### [Activity]
In the entries that follow, repeat exactly the lines from the one that has "headphones [Artikel anhören] (670, 181)" through the one that has "Kim, USA (71, 1310)", but omit pictures.

### [Data for review]
------------------------------------------------------------------------

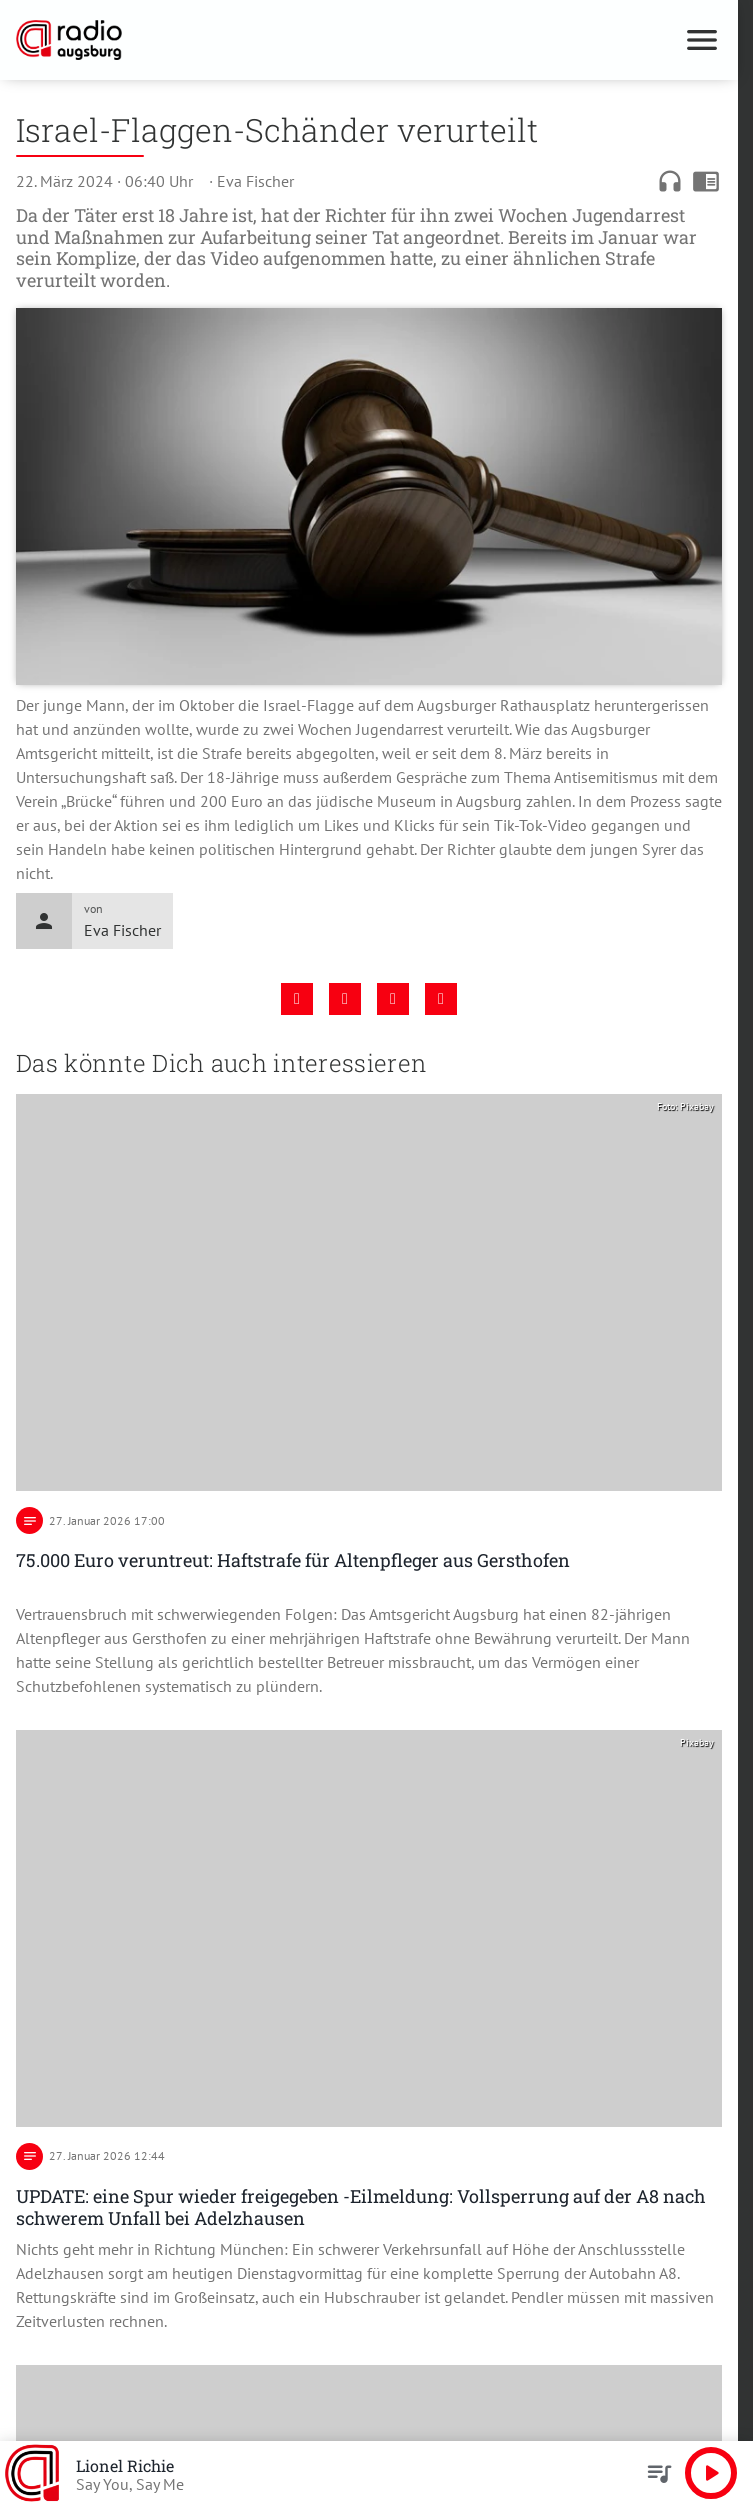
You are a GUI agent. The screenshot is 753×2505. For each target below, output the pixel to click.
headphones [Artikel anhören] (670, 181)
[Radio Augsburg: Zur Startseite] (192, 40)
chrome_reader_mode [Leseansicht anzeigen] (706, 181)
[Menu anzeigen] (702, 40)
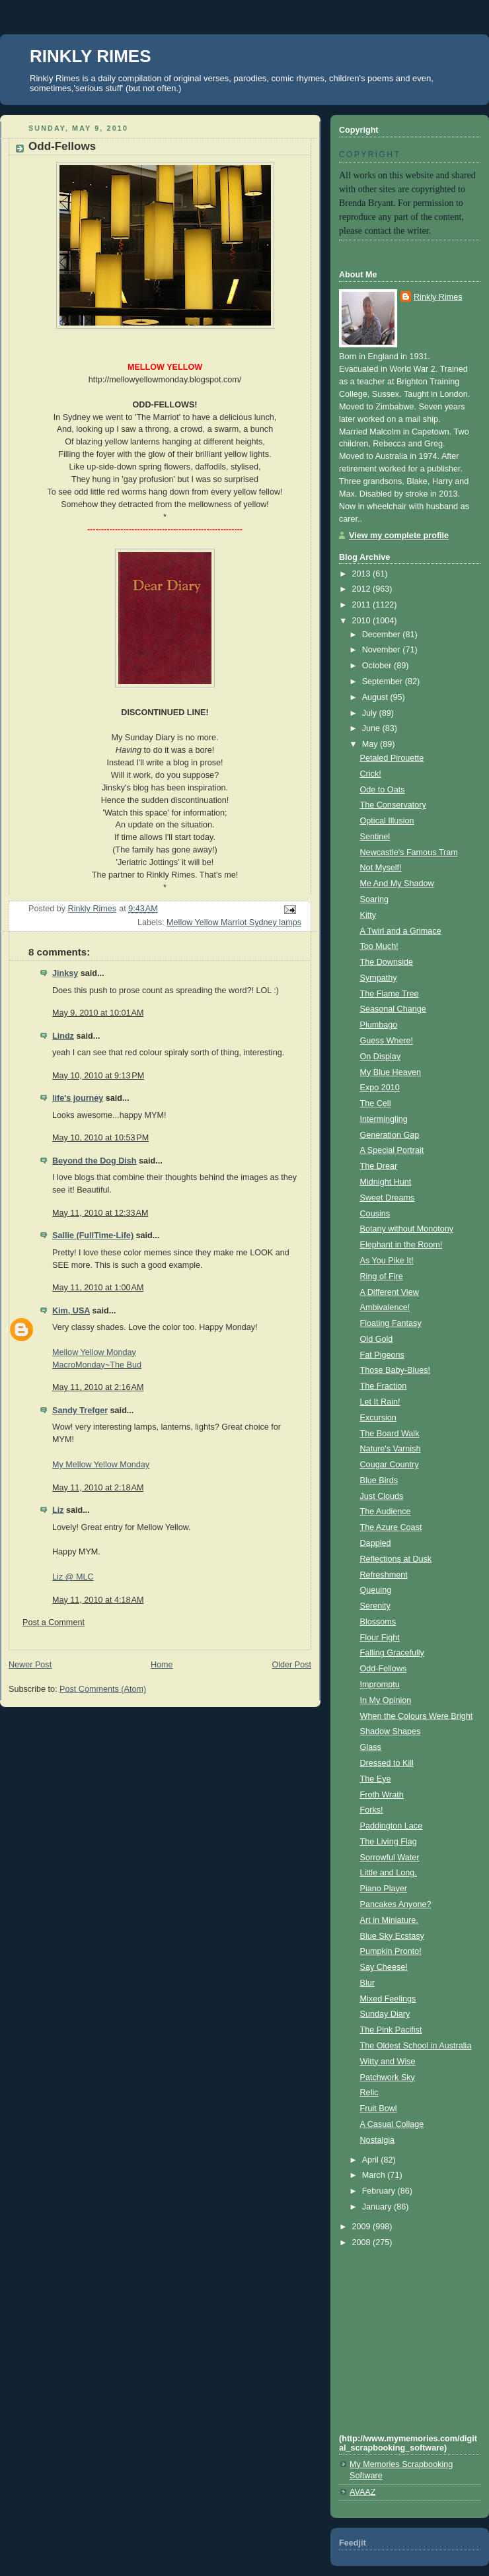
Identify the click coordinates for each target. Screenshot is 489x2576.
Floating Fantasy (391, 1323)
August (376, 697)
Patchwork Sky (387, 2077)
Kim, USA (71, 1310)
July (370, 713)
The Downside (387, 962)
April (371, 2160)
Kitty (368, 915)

------------------------------------------------------------------------

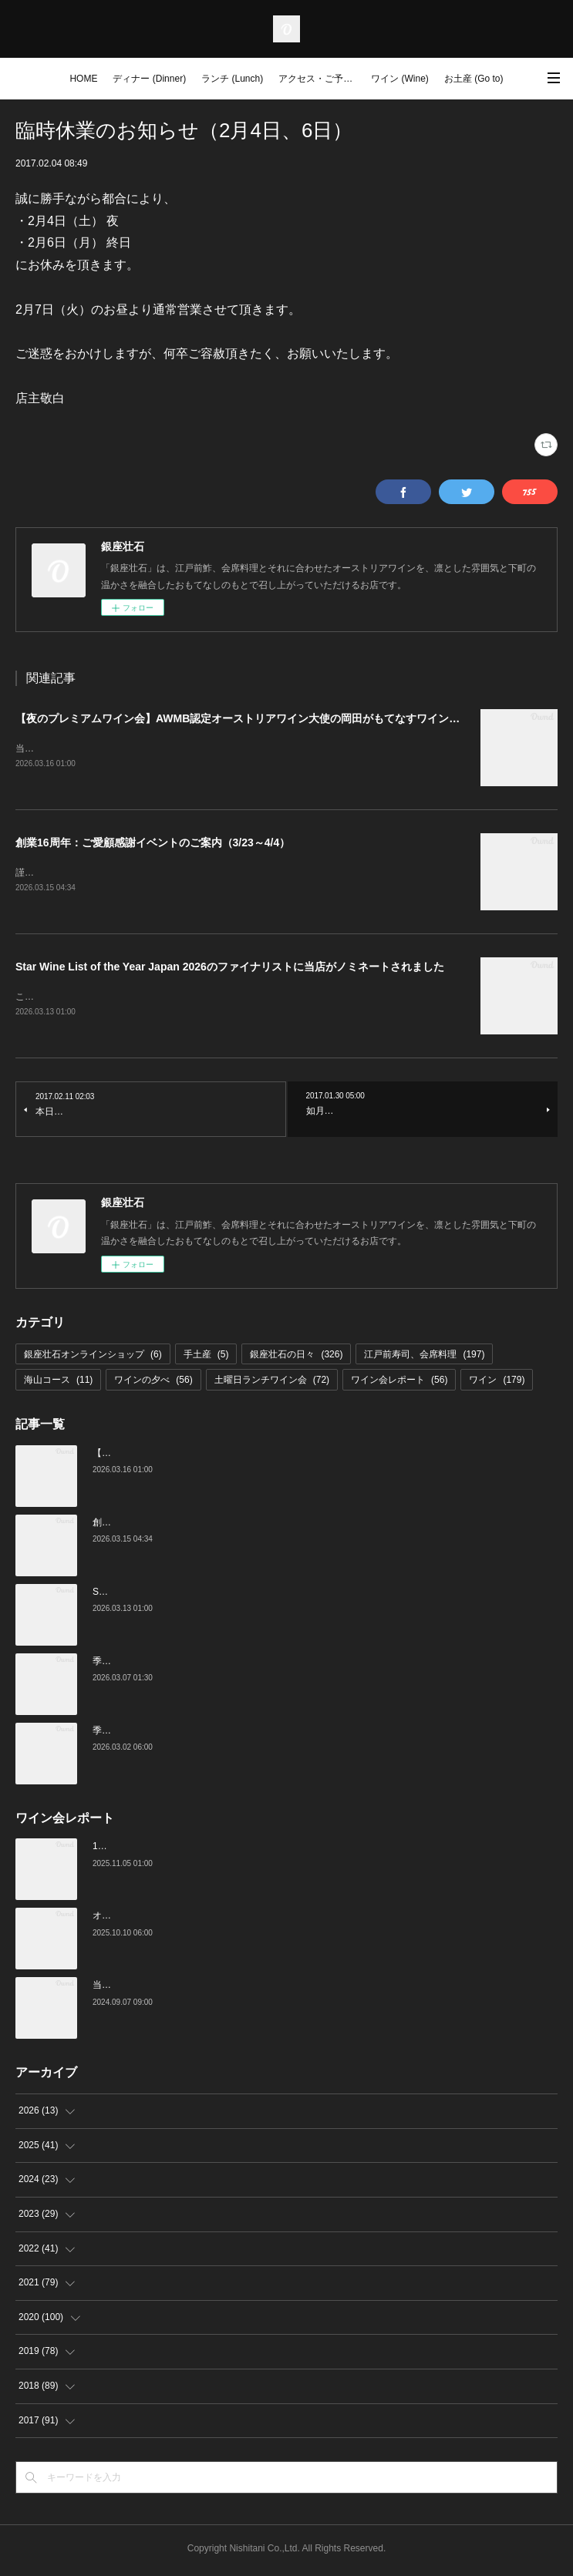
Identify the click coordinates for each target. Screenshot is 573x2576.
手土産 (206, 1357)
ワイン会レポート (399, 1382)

------------------------------------------------------------------------

### [Finished exercise]
headphones [Artikel anhören] (670, 181)
[Radio Augsburg: Zur Startseite] (192, 40)
chrome_reader_mode [Leseansicht anzeigen] (706, 181)
[Menu anzeigen] (702, 40)
Identify the click coordinates for each target. Screenshot is 489x2576.
Floating Fantasy (391, 1323)
August (376, 697)
Patchwork Sky (387, 2077)
Kim, USA (71, 1310)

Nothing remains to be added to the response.